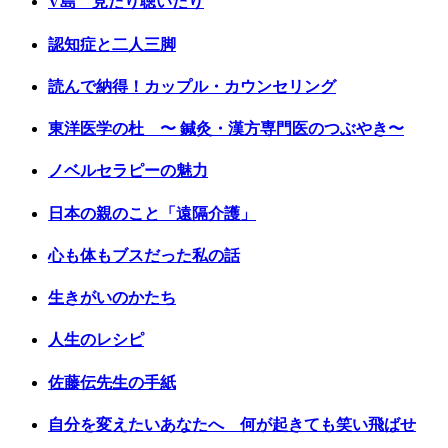
V島 見たり聴いたり
認知症と二人三脚
読んで納得！カップル・カウンセリング
東洋医学の杜 〜 鍼灸・漢方専門医のつぶやき〜
ノベルセラピーの魅力
日本の親のこと「遠隔介護」
心も体もブスだった私の話
生きがいのかたち
人生のレシピ
佐藤伝先生の手紙
自分を変えたいあなたへ 何が起きても笑い飛ばせ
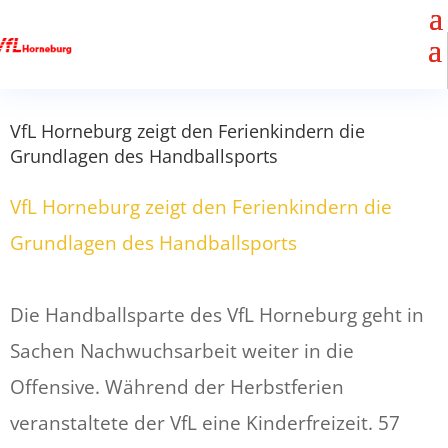
VfL Horneburg zeigt den Ferienkindern die
Grundlagen des Handballsports
VfL Horneburg zeigt den Ferienkindern die
Grundlagen des Handballsports
Die Handballsparte des VfL Horneburg geht in
Sachen Nachwuchsarbeit weiter in die
Offensive. Während der Herbstferien
veranstaltete der VfL eine Kinderfreizeit. 57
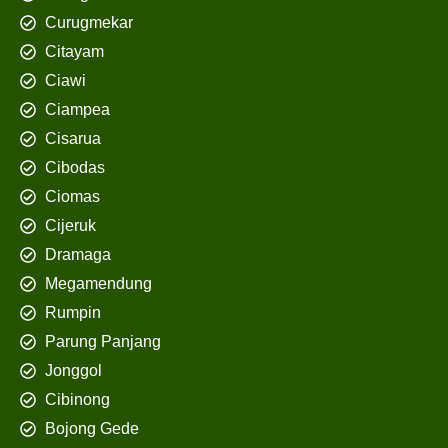
Curugmekar
Citayam
Ciawi
Ciampea
Cisarua
Cibodas
Ciomas
Cijeruk
Dramaga
Megamendung
Rumpin
Parung Panjang
Jonggol
Cibinong
Bojong Gede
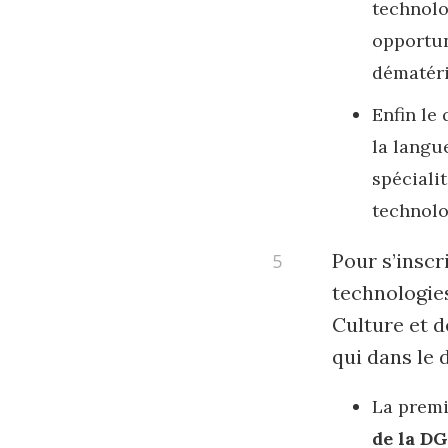
technolo
opportun
dématéri
Enfin le
la langu
spéciali
technolo
Pour s’inscr
technologies
Culture et 
qui dans le 
La prem
de la DG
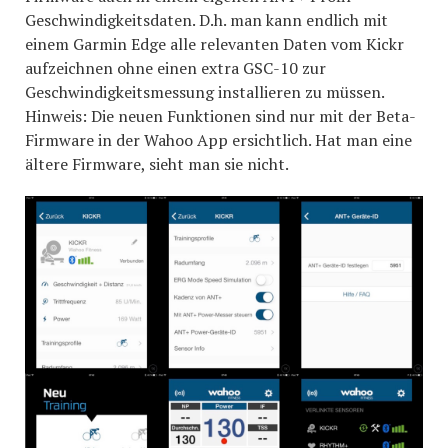
Geschwindigkeitsdaten. D.h. man kann endlich mit
einem Garmin Edge alle relevanten Daten vom Kickr
aufzeichnen ohne einen extra GSC-10 zur
Geschwindigkeitsmessung installieren zu müssen.
Hinweis: Die neuen Funktionen sind nur mit der Beta-
Firmware in der Wahoo App ersichtlich. Hat man eine
ältere Firmware, sieht man sie nicht.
-.-.-
*About this exercise*. Copy out the lines exactly as written, beginning with the one that contains "qui dans le" and ending with the last line of the material; do not include pictures.

*Written reply*.
qui dans le 
La prem
de la DG
Geschwindigkeitsdaten. D.h. man kann endlich mit
einem Garmin Edge alle relevanten Daten vom Kickr
aufzeichnen ohne einen extra GSC-10 zur
Geschwindigkeitsmessung installieren zu müssen.
Hinweis: Die neuen Funktionen sind nur mit der Beta-
Firmware in der Wahoo App ersichtlich. Hat man eine
ältere Firmware, sieht man sie nicht.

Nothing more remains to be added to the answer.